### What is required:
From the data that follows, copy every line holding the string "rinnovabile".

[Records from a collection]
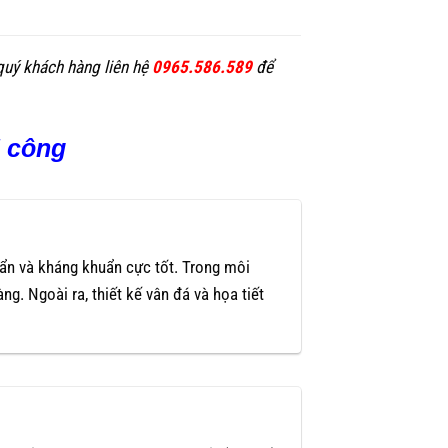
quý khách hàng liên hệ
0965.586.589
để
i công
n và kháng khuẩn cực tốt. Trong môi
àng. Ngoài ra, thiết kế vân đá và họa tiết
...
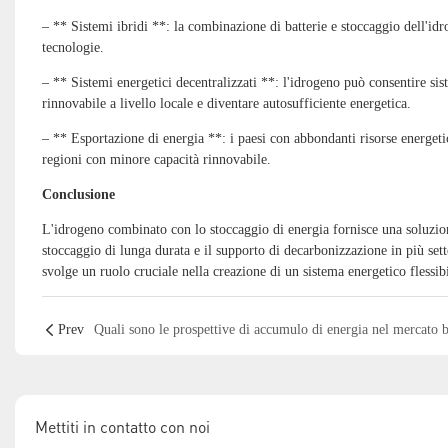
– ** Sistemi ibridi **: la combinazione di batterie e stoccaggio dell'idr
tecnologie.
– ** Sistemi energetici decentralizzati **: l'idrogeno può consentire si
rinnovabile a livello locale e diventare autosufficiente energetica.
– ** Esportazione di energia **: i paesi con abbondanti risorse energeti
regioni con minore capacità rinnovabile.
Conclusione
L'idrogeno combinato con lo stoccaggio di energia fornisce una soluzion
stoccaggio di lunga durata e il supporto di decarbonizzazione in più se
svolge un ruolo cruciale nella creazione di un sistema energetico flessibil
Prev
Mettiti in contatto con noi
--
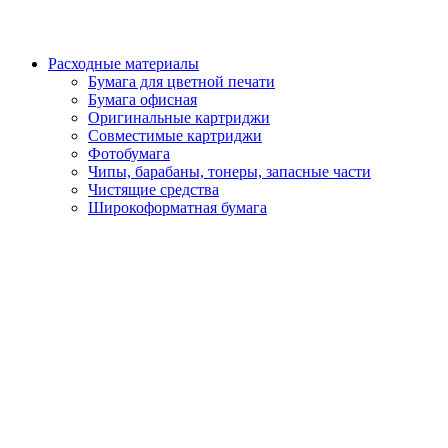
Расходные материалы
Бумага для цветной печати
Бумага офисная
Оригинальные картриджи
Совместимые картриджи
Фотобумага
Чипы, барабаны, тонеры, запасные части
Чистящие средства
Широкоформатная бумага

### Answer section:
rinnovabile a livello locale e diventare autosufficiente energetica.
regioni con minore capacità rinnovabile.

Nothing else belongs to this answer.